Major Cadeaux's only other outing last year saw him running a close-up second in Royal Ascot's Coventry Stakes, in which he got jarred up. This season his debut came in the Greenham at Newbury, when he hammered Peter Chapple-Hyam's double Group One winner Dutch Art, quickening impressively in the final quarter-mile. I doubled my bet on him for the 2,000 Guineas but in the first Classic Major Cadeaux finished only sixth, with Dutch Art in third. He spread a plate that day, injuring his foot, and was 'very sore' after the race. His trainer said they couldn't wait to take on the same competition.

When I saw him dropped to Group Three class in the Criterion, therefore, I decided this was the time to get stuck in and replace the contents of the stolen wallet and more. I arrived too late at a soggy Newmarket for the first race (yes, it really was that kind of week) but when I discovered the Hannon team had won that with Ghetto I increased my bet.

With Richard Hughes tracking the leaders early on and then getting a clear run on Major Cadeaux to make his effort, moving smartly into the lead a furlong out, I was counting my money. So I think were the connections of the 11/10 favourite, judging by the sober faces in the unsaddling box for the second afterwards — because that is where Major Cadeaux finished.

In the dying strides of the race, Mick Channon's 10-1 shot Silver Touch, ridden by the fresh-faced T.P. O'Shea, came with a real rattle. She nosed in front just before the line to win by a head. Richard Hannon junior was soon being philosophical, reckoning that the 51b penalty Major Cadeaux had carried had just proved too much. 'He's a good horse. We just got nutted on the line,' he insisted. 'He'll get there.' On the strength of that I will watch, and back, Major Cadeaux next time too. Provided, that is, I don't get my wallet stolen and my binoculars nicked that week as well.

Put Silver Touch in your notebook too, though. She clearly needed the extra furlong compared with her previous race at The Curragh, and the easier ground conditions. Bruce Raymond, owner Jaber Abdullah's racing manager, declared firmly, 'She's a big, powerful filly with a lot of improvement to come.'

We will hear more, too, of another Newmarket winner on Saturday, Classic Punch.
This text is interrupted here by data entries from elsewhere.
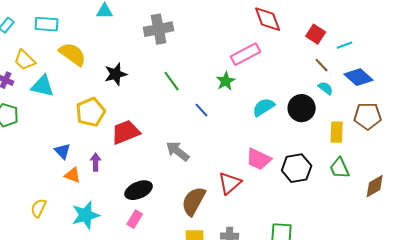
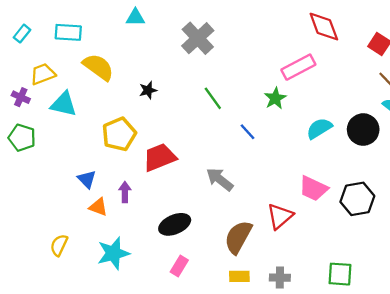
gray cross: (159, 29) -> (198, 38), turned -32
yellow trapezoid: (25, 60) -> (43, 74), turned 115
black star: (116, 74) -> (148, 90), size x0.7
pink rectangle: (135, 219) -> (179, 266), moved

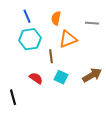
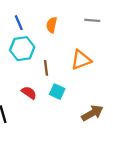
gray line: (92, 23) -> (92, 20), moved
orange triangle: (68, 39) -> (81, 60), moved
brown arrow: (92, 75) -> (92, 113), moved

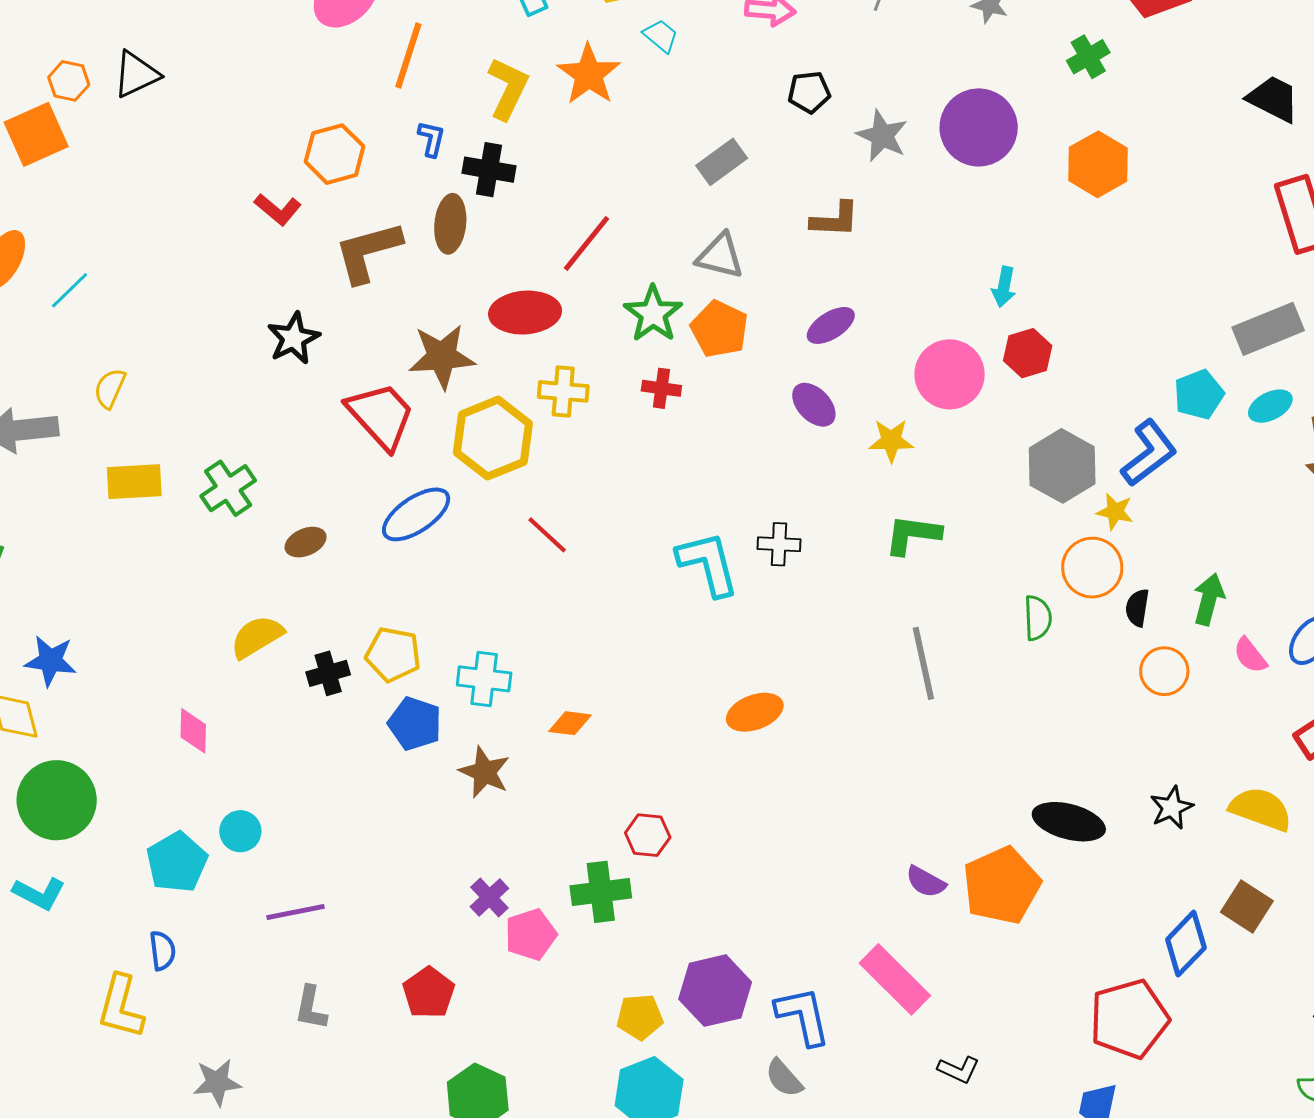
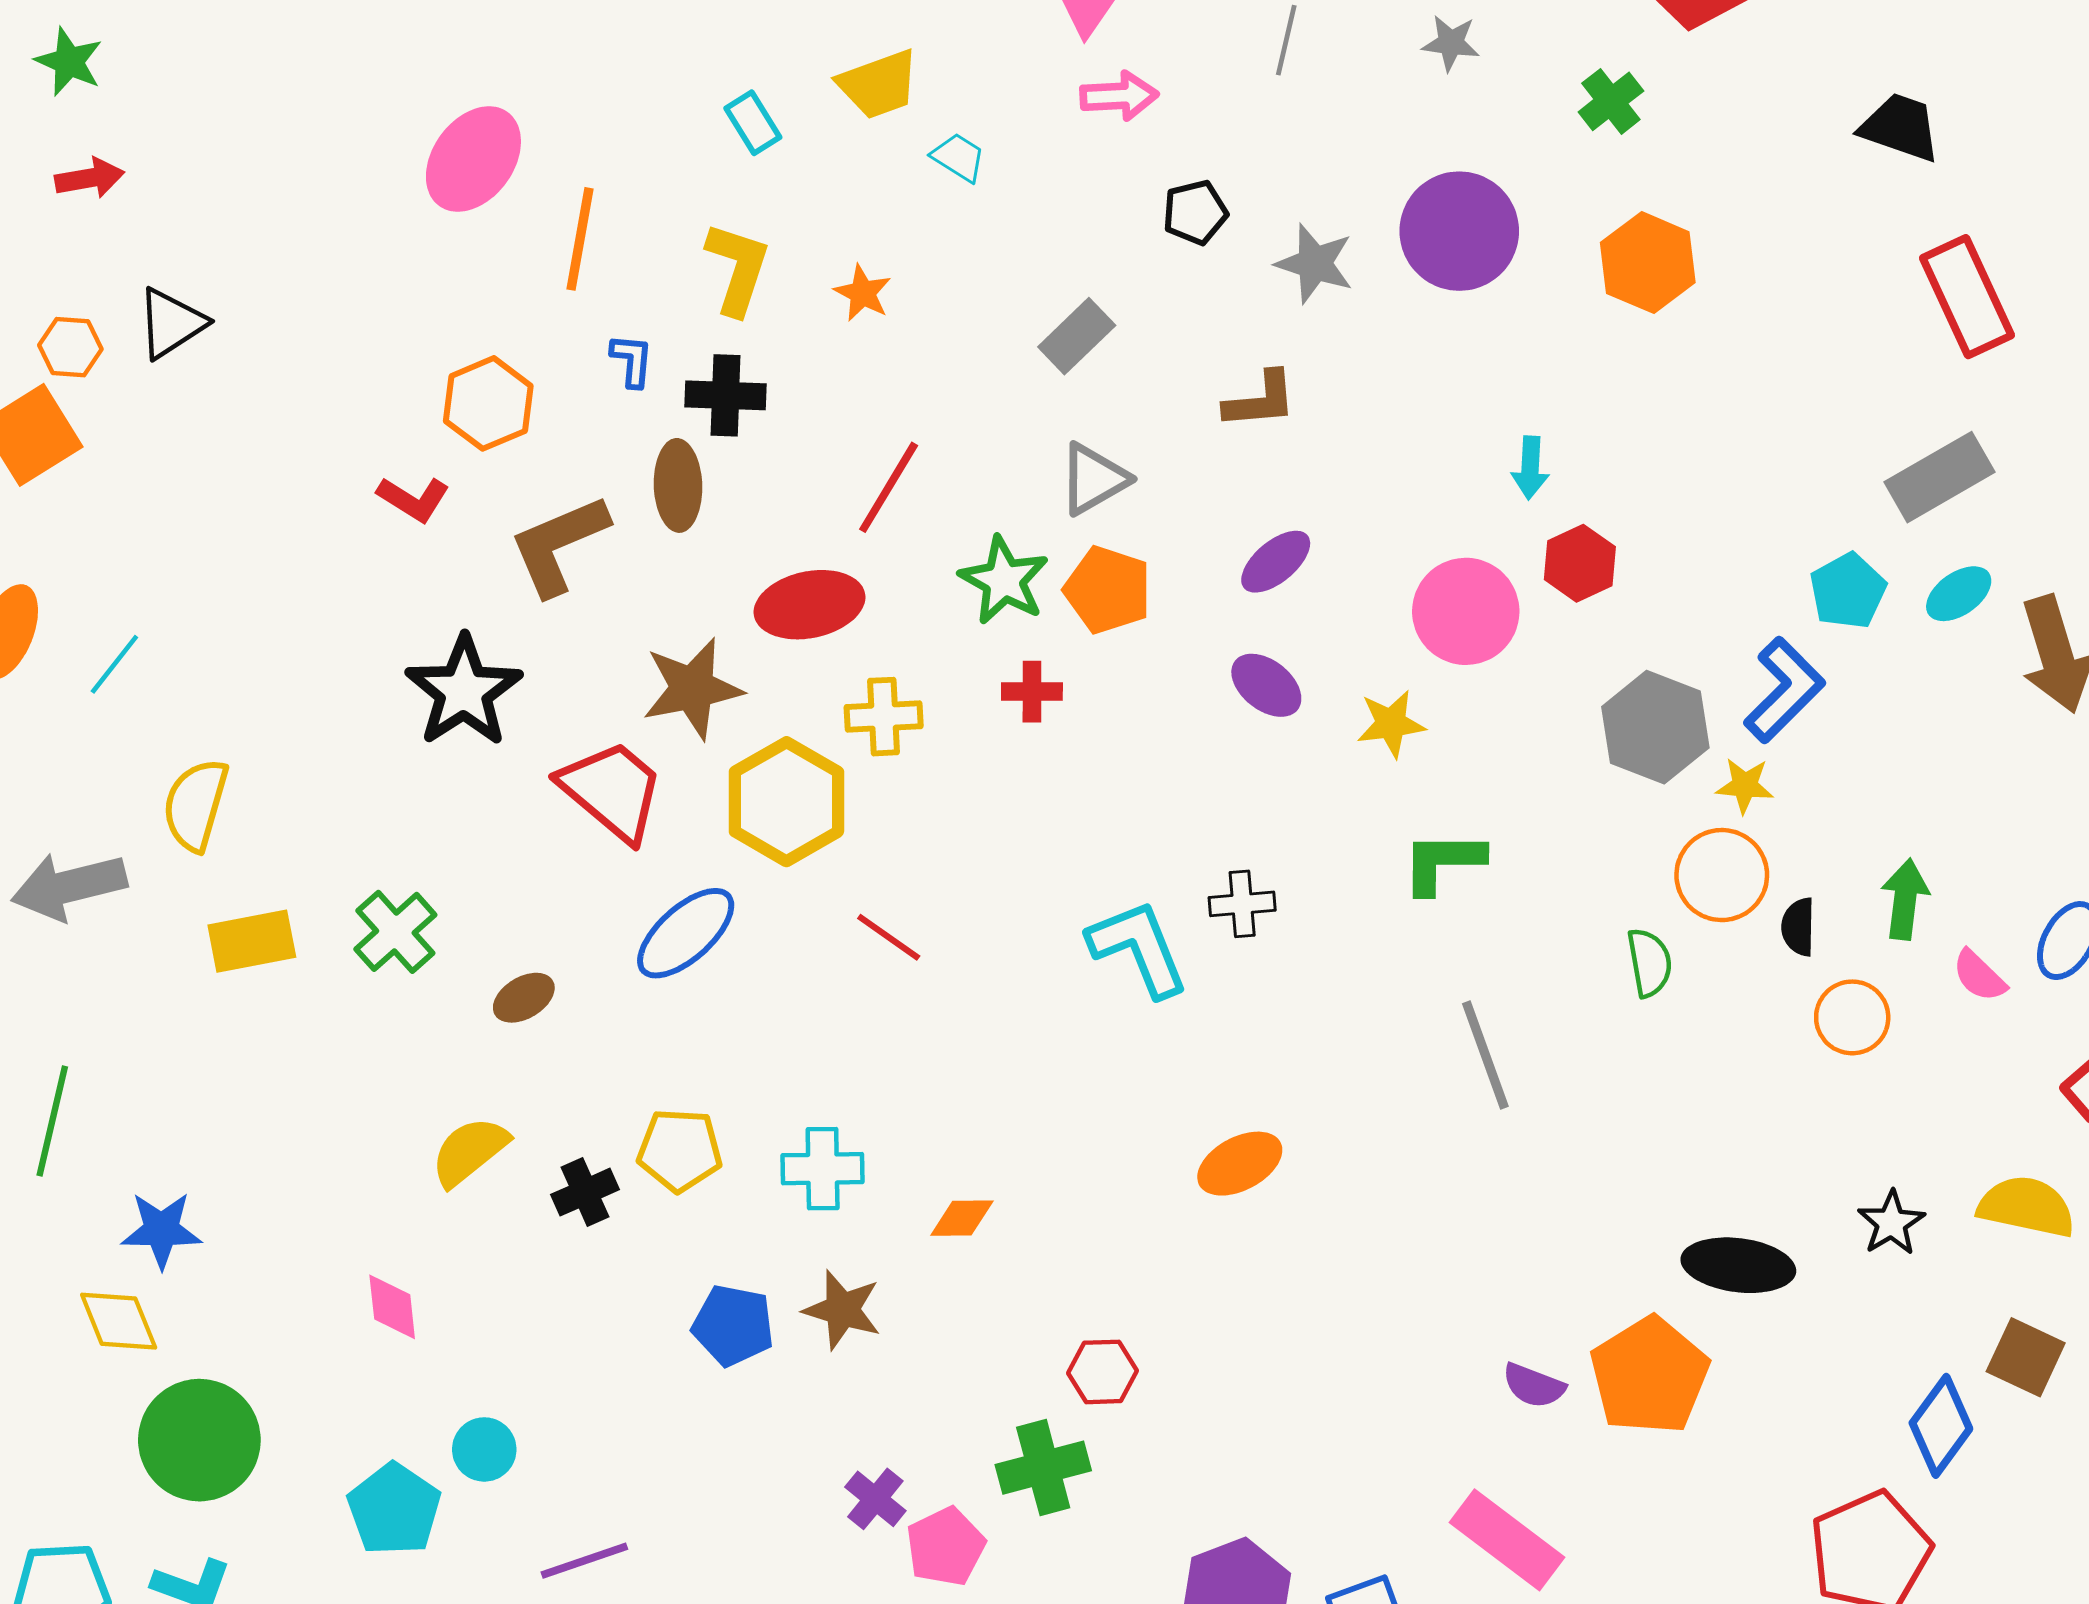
orange star: (589, 74) -> (863, 293), moved, size x0.6
gray triangle: (720, 256) -> (1094, 479), turned -36
black star: (294, 338) -> (464, 691), size x1.4
yellow semicircle: (110, 388) -> (196, 805), size x1.5
blue pentagon: (415, 724) -> (733, 1325), moved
A half-brother to the old hero Persian Punch and like him running in Jeff Smith's familiar purple colours with the blue V, the David Elsworth-trained fouryear-old stayed on well to win the Listed Ladbrokes Fred Archer Stakes after a 275day lay-off.

Having suffered muscle problems, the horse had been gelded and sent home for a long rest. His trainer was honest enough to declare, 'While I was hopeful, I have to confess I am a little surprised.' Few will be surprised to see him winning again, though it probably won't be in handicaps now.